Ey iman edenler! Zannın birçoğundan sakının. Çünkü zannın bir kısmı günahtır. Birbirinizin kusurlarını ve mahremiyetlerini araştırmayın. Birbirinizin gıybetini yapmayın. Herhangi biriniz ölü kardeşinin etini yemekten hoşlanır mı? İşte bundan tiksindiniz! Allah’a karşı gelmekten sakının. Şüphesiz Allah tövbeyi çok kabul edendir, çok merhamet edendir. (Hucurat, 49/11, 12.)
Ebu Hüreyre’den rivayet edildiğine göre, Rasulüllah (s.a.s.) şöyle buyurmuştur: “İnsanlar madenlerdir. İslam’dan önce iyi olanlar İslam’dan sonra da iyidir. Yeter ki, dinlerini iyi kavrasınlar.” (İbn Hanbel, II, 391.)
Ebu Hüreyre’den rivayet edildiğine göre, Rasulüllah (s.a.s.) şöyle buyurmuştur: “Müslüman’ın Müslüman’a malı, ırzı ve kanı haramdır. Müslüman kardeşini küçük görmesi, kişiye kötülük olarak yeter.” (Ebu Davud, Edeb, 35.)
Süleyman b. Amr b. el-Ahvas’ın naklettiğine göre, Allah Rasulü (s.a.s.) (…) şöyle buyurmuştur: “(Ey insanlar!) Bu (Zilhicce) ayınızda, bu (Mekke) şehrinizde bu (arefe) gününüz nasıl saygın ise kanlarınız, mallarınız ve ırzlarınız (şeref ve haysiyetiniz) da aynı şekilde saygındır (dokunulmazdır). Dikkat edin! Her suçlu cezasını kendisi çekecektir. Hiçbir baba çocuğunun suçundan dolayı sorumlu tutulamayacağı gibi, hiçbir çocuk da babasının yaptığından dolayı ceza çekemez. Dikkat edin! Müslüman, Müslüman’ın kardeşidir. Müslüman’a, gönül rızası olmadan kardeşinin malı helal olmaz… (Tirmizi, Tefsiru’l-Kur’an, 9; Müslim, Hac, 147.)
Nu’man b. Beşir’den nakledildiğine göre, Rasulüllah (s.a.s.) şöyle buyurmuştur: “Helal de bellidir, haram da. Ancak bir de, çoğu kimsenin (helal mi, haram mı olduğunu) bilmediği şüpheli şeyler vardır. İşte kim bunlardan sakınırsa, dinini ve ırzını korumuş olur.” (Buhari, İman, 39; Müslim, Müsakat, 107.)
Üsame b. Şerik’ten rivayet edildiğine göre, Hz. Peygamber (s.a.s.) kendisine gelerek ‘Şunu yaparsak günah var mıdır? Bunu yaparsak günah var mıdır?’ diye soran insanlara sonunda şöyle demişti: “Ey Allah’ın kulları, bakın, Allah kulun (her türlü) hatasını bağışlar, ancak kul, ne zaman ki kardeşinin şeref ve şahsiyetine dokunacak bir iş yaparsa, işte asıl günah bu olur.” (İbn Mace, Tıb, 1; Ebu Davud, Menasik, 87.)

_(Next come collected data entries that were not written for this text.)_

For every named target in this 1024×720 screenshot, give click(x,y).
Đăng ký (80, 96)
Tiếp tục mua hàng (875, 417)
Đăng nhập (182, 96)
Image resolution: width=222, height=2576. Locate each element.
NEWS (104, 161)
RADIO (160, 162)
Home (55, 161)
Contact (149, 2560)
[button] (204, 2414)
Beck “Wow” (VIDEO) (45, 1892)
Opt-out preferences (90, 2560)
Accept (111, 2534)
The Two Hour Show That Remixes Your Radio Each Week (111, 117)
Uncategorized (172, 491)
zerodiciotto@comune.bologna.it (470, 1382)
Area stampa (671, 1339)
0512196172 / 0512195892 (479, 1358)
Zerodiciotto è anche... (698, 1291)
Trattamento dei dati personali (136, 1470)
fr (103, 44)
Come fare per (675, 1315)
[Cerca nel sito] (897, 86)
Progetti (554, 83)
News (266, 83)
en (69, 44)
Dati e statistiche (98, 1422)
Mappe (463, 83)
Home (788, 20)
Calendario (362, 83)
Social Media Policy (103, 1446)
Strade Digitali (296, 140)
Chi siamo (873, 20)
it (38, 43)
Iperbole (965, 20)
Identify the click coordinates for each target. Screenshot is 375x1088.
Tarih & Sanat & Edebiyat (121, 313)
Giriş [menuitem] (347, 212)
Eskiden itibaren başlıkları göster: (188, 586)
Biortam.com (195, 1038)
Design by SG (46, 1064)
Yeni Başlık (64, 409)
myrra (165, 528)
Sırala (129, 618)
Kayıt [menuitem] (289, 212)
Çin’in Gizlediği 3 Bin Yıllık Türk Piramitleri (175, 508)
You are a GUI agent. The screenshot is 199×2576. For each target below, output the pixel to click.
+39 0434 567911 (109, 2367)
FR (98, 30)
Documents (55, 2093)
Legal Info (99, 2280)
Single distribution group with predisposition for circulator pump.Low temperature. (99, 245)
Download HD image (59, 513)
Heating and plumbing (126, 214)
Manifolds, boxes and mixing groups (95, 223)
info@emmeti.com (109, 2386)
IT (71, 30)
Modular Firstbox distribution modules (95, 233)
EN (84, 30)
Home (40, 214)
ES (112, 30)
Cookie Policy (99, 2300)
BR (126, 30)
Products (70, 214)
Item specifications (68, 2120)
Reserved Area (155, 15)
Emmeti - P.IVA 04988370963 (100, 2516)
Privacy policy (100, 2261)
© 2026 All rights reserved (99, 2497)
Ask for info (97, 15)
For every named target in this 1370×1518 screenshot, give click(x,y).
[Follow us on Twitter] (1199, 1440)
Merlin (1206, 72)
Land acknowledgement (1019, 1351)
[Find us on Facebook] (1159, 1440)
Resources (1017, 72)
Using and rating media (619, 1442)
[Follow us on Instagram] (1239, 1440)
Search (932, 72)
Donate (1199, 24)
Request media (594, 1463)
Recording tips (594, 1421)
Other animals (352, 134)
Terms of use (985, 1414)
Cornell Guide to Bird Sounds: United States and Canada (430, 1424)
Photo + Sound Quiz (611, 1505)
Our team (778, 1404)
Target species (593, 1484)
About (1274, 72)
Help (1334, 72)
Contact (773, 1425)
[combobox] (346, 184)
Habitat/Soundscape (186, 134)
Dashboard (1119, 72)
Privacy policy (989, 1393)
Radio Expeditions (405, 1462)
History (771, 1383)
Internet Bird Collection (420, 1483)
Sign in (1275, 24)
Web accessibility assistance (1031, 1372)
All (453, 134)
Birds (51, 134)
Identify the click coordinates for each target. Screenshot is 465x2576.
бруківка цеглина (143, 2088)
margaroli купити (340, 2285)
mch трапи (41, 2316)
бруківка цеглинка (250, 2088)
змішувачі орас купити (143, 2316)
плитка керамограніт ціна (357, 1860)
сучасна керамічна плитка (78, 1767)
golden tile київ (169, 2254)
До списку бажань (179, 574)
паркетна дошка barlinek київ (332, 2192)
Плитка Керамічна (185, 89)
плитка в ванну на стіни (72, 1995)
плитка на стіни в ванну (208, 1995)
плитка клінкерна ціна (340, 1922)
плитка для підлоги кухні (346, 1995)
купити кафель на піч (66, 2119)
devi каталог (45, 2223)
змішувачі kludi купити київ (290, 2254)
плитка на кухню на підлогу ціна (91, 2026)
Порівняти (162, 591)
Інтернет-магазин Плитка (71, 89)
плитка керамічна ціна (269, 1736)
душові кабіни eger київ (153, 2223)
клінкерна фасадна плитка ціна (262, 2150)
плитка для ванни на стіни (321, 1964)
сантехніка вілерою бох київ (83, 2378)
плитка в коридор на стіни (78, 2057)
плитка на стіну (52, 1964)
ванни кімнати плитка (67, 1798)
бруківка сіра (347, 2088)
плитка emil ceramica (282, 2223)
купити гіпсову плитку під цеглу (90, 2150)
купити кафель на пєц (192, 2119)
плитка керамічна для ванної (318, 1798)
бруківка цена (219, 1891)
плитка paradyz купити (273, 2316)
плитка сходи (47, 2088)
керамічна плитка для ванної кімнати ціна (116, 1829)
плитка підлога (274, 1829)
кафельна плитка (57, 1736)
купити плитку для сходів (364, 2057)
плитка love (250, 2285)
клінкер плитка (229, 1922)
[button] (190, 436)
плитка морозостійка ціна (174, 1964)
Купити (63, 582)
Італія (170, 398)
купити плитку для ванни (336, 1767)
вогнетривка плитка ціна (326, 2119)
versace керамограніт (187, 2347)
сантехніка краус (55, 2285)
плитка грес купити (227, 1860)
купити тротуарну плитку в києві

(Ey insan! Sen kendinin küçük bir cisim olduğunu sanırsın; oysa bütün âlem senin içine sığdırılıp gizlenmiştir.) (Hz. Ali)
VII. Verilebilecek mesajlar
İnsanın sırf insan olmasından dolayı sahip olduğu öz değeri ifade eden onur kavramı, dokunulmaz kişisel hakların temelini teşkil etmektedir.
Yaradılış itibarıyla saygın bir varlık olan insan, kendisinin olduğu kadar başkalarının da onurunu korumakla mükelleftir; bu yüzden insanların sahip olduğu temel kişilik haklarını ihlal eden davranışlardan kendisini muhafaza etmelidir.
Kaynaklar
• İlhan Kutluer, “İnsan”, DİA, İstanbul 2000, XXII, 320-323.
• Recep Şentürk, “İnsan Hakları”, İstanbul 2000, XXII, 327-330.
• Musa Bilgiz, Kur’an’da İnsanlık Onuru, Fecr Yayınevi, Ankara 2012.
• Abdullah Draz, İslam’ın İnsana Verdiği Değer, terc., Nureddin Demir, Kayıhan Yay., İstanbul 1983.